Few media executives have embraced television’s digital future more than Jeff Bewkes. The chief executive officer of media giant Time Warner Inc. was an early promoter of making shows available anytime on any device. He’s started selling HBO to cord-cutters who don’t pay for cable. And this week, Time Warner bought a 10 percent stake in Hulu LLC, helping the online video service compete with the likes of Netflix Inc. and Comcast Corp.
Seated in a Time Warner Center conference room overlooking Manhattan’s Central Park last month, Bewkes said his company is well-positioned for a shifting landscape that’s no longer just about making shows and movies but also about finding the most profitable way to sell them.

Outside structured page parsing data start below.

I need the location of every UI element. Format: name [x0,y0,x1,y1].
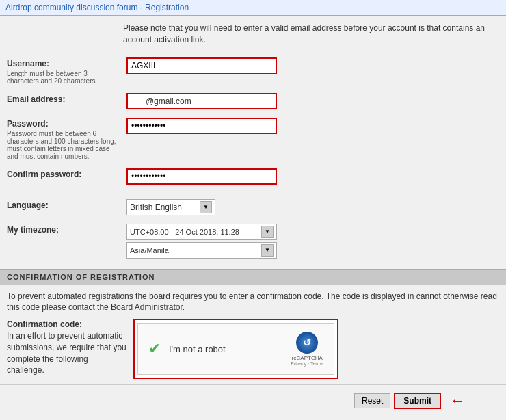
confirm-password-field [126,168,499,185]
timezone-region-arrow[interactable]: ▼ [261,244,274,257]
username-field [126,57,499,74]
timezone-datetime: UTC+08:00 - 24 Oct 2018, 11:28 [130,228,261,236]
confirmation-code-row: Confirmation code: In an effort to preve… [7,319,499,379]
captcha-right: ↺ reCAPTCHA Privacy · Terms [291,332,323,366]
captcha-label: I'm not a robot [169,344,226,354]
email-domain: @gmail.com [146,96,191,106]
email-field: ··· · @gmail.com [126,93,499,109]
language-select-wrapper[interactable]: British English ▼ [126,199,215,215]
timezone-label: My timezone: [7,224,126,235]
email-prefix: ··· · [131,97,144,105]
registration-form: Username: Length must be between 3 chara… [0,53,506,269]
timezone-region-row[interactable]: Asia/Manila ▼ [126,242,277,259]
timezone-region: Asia/Manila [130,246,261,254]
confirmation-description: To prevent automated registrations the b… [7,291,499,314]
confirmation-section: To prevent automated registrations the b… [0,285,506,385]
username-input[interactable] [126,57,277,74]
captcha-left: ✔ I'm not a robot [148,340,226,358]
confirm-password-label: Confirm password: [7,168,126,179]
reset-button[interactable]: Reset [354,393,390,408]
email-row: Email address: ··· · @gmail.com [7,92,499,111]
username-label: Username: Length must be between 3 chara… [7,57,126,85]
recaptcha-logo-icon: ↺ [303,337,311,348]
window-title-bar: Airdrop community discussion forum - Reg… [0,0,506,16]
username-row: Username: Length must be between 3 chara… [7,56,499,86]
password-row: Password: Password must be between 6 cha… [7,116,499,161]
language-row: Language: British English ▼ [7,198,499,217]
timezone-wrapper: UTC+08:00 - 24 Oct 2018, 11:28 ▼ Asia/Ma… [126,224,499,259]
password-input[interactable] [126,118,277,134]
timezone-row: My timezone: UTC+08:00 - 24 Oct 2018, 11… [7,222,499,260]
buttons-row: Reset Submit ← [0,384,506,417]
timezone-datetime-arrow[interactable]: ▼ [261,226,274,238]
submit-arrow-indicator: ← [450,392,465,410]
notice-text: Please note that you will need to enter … [123,23,499,46]
recaptcha-brand: reCAPTCHA [291,355,322,361]
password-field [126,118,499,134]
confirm-password-input[interactable] [126,168,277,185]
confirm-password-row: Confirm password: [7,167,499,186]
language-value: British English [130,202,200,212]
form-divider [7,192,499,192]
captcha-box: ✔ I'm not a robot ↺ reCAPTCHA Privacy · … [133,319,338,379]
email-input-wrapper[interactable]: ··· · @gmail.com [126,93,277,109]
recaptcha-logo: ↺ [296,332,318,354]
email-label: Email address: [7,93,126,104]
captcha-inner[interactable]: ✔ I'm not a robot ↺ reCAPTCHA Privacy · … [137,323,334,375]
timezone-datetime-row[interactable]: UTC+08:00 - 24 Oct 2018, 11:28 ▼ [126,224,277,240]
timezone-field: UTC+08:00 - 24 Oct 2018, 11:28 ▼ Asia/Ma… [126,224,499,259]
captcha-checkmark-icon: ✔ [148,340,161,358]
confirmation-code-label: Confirmation code: In an effort to preve… [7,319,126,376]
confirmation-section-header: CONFIRMATION OF REGISTRATION [0,269,506,285]
window-title-text: Airdrop community discussion forum - Reg… [5,3,189,12]
recaptcha-links: Privacy · Terms [291,361,323,366]
language-label: Language: [7,199,126,210]
submit-button[interactable]: Submit [394,393,441,409]
language-field: British English ▼ [126,199,499,215]
main-content: Please note that you will need to enter … [0,16,506,420]
language-dropdown-arrow[interactable]: ▼ [200,201,212,213]
password-label: Password: Password must be between 6 cha… [7,118,126,160]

“There’s more innovation in business models than there was five or 10 years ago,” Bewkes said. “It’s becoming global and it’s becoming technologically enhanced with video on demand. That means the distribution models change.”

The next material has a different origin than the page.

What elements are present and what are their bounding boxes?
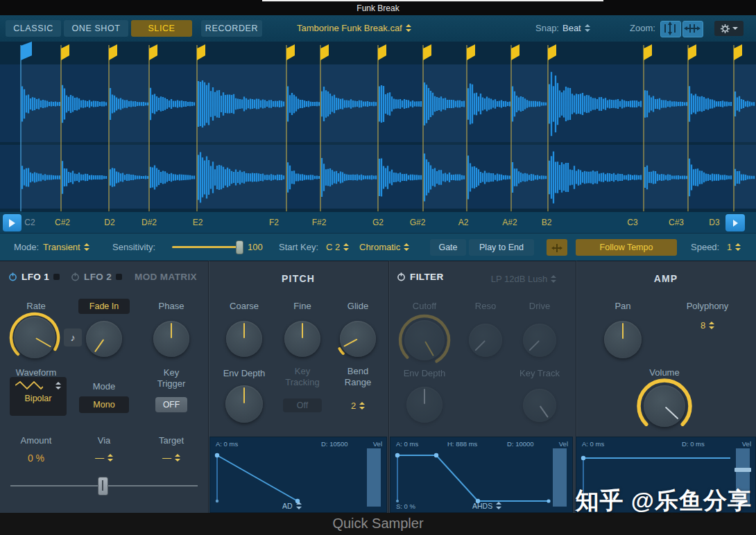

But Bewkes’s strategy only works if Time Warner has a stable of hits, and the 64-year-old executive is entering a critical stretch that will test his company and potentially cement his legacy. HBO can only ride the success of “Game of Thrones” for two more seasons and must find a new show to carry the mantle. The Warner Bros. movie studio is banking on a new group of DC Comics superheroes to win over audiences after “Batman vs Superman” failed to reach the heights of Walt Disney Co.’s Marvel movies. And Turner’s collection of cable networks must get into more ambitious programming after years of relying on “Law & Order” and “Big Bang Theory” reruns.
Under Bewkes’s eight-year tenure as CEO, Time Warner has been reshaped to focus on the business of Hollywood, with former units AOL, Time Warner Cable and magazine publisher Time Inc. spun off into independent companies. Shrinking Time Warner was “a strategy that Jeff had been thinking about for a long time before he became CEO,” said Don Logan, who used to run the publishing division.
“He was always trying to stay one step ahead of where he needed to be five years downstream,” Logan said. “He looked at all the changes going on with cable and believed they had more flexibility if they controlled the content rather than the distribution.”
Now Bewkes is steering Time Warner through a period of seismic change in the entertainment industry. Netflix and Amazon.com Inc. are spending extravagant sums on shows and movies, forcing traditional TV networks to keep up and consider delivering online services directly to consumers, as HBO has done. Cable companies are under pressure to offer cheaper plans with fewer channels, meaning networks need to prove their content is vital to avoid being cut from the basic lineup.